As for the tamale husks, they have commonly filled me with an aching sort of despair: In the circles I travel in, tamales are commonly too dry, too formerly frozen, or too (only technical jargon will serve) icky and ishy for human consumption. It's true, sometimes I think that I'll take the ten to twelve hours necessary to prepare fresh masa (alkali-processed corn dough), roast and grind a lot of chiles and garlic, make a lot of fillings, roll them all into corn husks, and steam them. But then mostly I think, nah, I'm just going to keep unbending this paper clip until it snaps. Oh yeah, there it goes. So, as I was saying, mostly I look at those tamale husks and wonder why I don't have a Mexican or Central American mom laboring mightily for me, producing pots upon pots of home-made tamales so that I might come up with more words that rhyme with mat. Such as Arafat! Bet the second graders would ring round with admiration, wouldn't they! Oh, why?

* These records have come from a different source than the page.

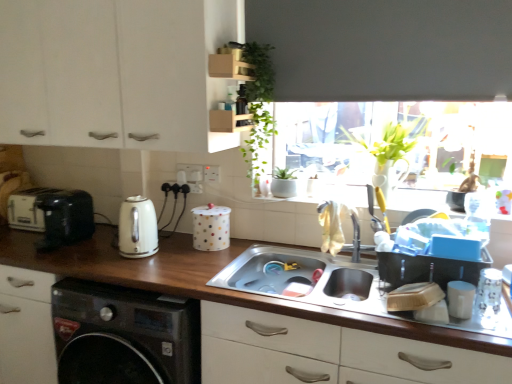 Question: Is wooden at lower center turned away from white matte cabinet at upper left?

Choices:
 (A) yes
 (B) no

Answer: (B)

Question: Can you confirm if wooden at lower center is positioned to the left of white matte cabinet at upper left?

Choices:
 (A) yes
 (B) no

Answer: (B)

Question: Does wooden at lower center have a lesser width compared to white matte cabinet at upper left?

Choices:
 (A) yes
 (B) no

Answer: (B)

Question: Considering the relative positions of wooden at lower center and white matte cabinet at upper left in the image provided, is wooden at lower center to the right of white matte cabinet at upper left from the viewer's perspective?

Choices:
 (A) yes
 (B) no

Answer: (A)

Question: From a real-world perspective, is wooden at lower center beneath white matte cabinet at upper left?

Choices:
 (A) no
 (B) yes

Answer: (B)

Question: Considering the positions of point (354, 244) and point (36, 243), is point (354, 244) closer or farther from the camera than point (36, 243)?

Choices:
 (A) closer
 (B) farther

Answer: (A)

Question: From a real-world perspective, is silver metallic faucet at sink center positioned above or below matte black toaster at left, positioned as the second appliance in left-to-right order?

Choices:
 (A) above
 (B) below

Answer: (A)

Question: From the image's perspective, is silver metallic faucet at sink center above or below matte black toaster at left, which is the second appliance in front-to-back order?

Choices:
 (A) below
 (B) above

Answer: (A)

Question: Relative to matte black toaster at left, the third appliance viewed from the right, is silver metallic faucet at sink center in front or behind?

Choices:
 (A) front
 (B) behind

Answer: (A)

Question: Considering the positions of white glossy kettle at left and green leafy plant at upper center in the image, is white glossy kettle at left wider or thinner than green leafy plant at upper center?

Choices:
 (A) thin
 (B) wide

Answer: (A)

Question: Considering their positions, is white glossy kettle at left located in front of or behind green leafy plant at upper center?

Choices:
 (A) front
 (B) behind

Answer: (B)

Question: From the image's perspective, is white glossy kettle at left positioned above or below green leafy plant at upper center?

Choices:
 (A) above
 (B) below

Answer: (B)

Question: Considering the positions of white glossy kettle at left and green leafy plant at upper center in the image, is white glossy kettle at left taller or shorter than green leafy plant at upper center?

Choices:
 (A) tall
 (B) short

Answer: (B)

Question: From the image's perspective, relative to matte black bottle at upper center, is green leafy plant at upper center above or below?

Choices:
 (A) below
 (B) above

Answer: (A)

Question: Looking at their shapes, would you say green leafy plant at upper center is wider or thinner than matte black bottle at upper center?

Choices:
 (A) thin
 (B) wide

Answer: (B)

It's true, Minneapolis's tamale culture is on the upswing. (As compared with St. Paul's, which by dint of the West Side's marvelous El Burrito Mercado needs no upswinging: Their coarse-ground, savory corn-husk tamales are the state's standard-bearer.) One day I swung by La Loma, a tiny tamale counter in the corner of Mercado Central, and ordered a chicken green-chile tamale ($1.50), and when I received the tube of lush, quivering corn-meal batter studded with dusky peppers, the chicken filling tender and brisk with tomatillos and green chiles, I just about fell over. Whoa, that's good stuff. Return visits netted a red-pork tamale ($1.50), the corn meal dusky maroon with smoky, potent chiles, the center as hot and fiery as a sun seen setting through a dust storm. A cheese, pepper, and onion vegetable tamale ($1.50) was gooey, melty, and addictive as any casserole. But when I got the Oaxacan tamale ($2.25), that changed everything. Chicken and coarse corn meal wrapped into a flat pad in a plantain leaf, the whole thing saucy and soaking in a multi-chile-and-pepper mole that was just pulsing with the scent of an entire harvest of ingredients woven into a single bead of intensity--ooh!
If you live in south Minneapolis, I think this tiny, tiny, tamale stand is going to make your life much, much better. If you've got a book club or a church supper or nothing in mind for dinner and a teenager, you're set. La Loma is about three steps from the absolute corner of East Lake Street and Bloomington Avenue South, in the most northeast corner of Mercado Central, the big multi-business development, and you're going to be able to pull up in an illegal parking spot, to the vast embarrassment of young Pouty, and send his or her bepierced self in with a $20 to emerge with a warm plastic bag of tasty things that are so much tastier than the other things you can spend $1.50 on--whoo boy. There are other varieties of tamale that La Loma makes that I'm dying to try, like a chicken mole, and dessert tamales, like raisin (I tried, and could live without, the pineapple one; to me it tasted like a hot fruit cup).
And yet, even as I rhapsodize about the best cheap food to hit south Minneapolis since Jucy met Lucy, one lurking little trouble does occur to me: If I find you putting the corn husks in my rosebushes, you are, as they say, lint-roller tape.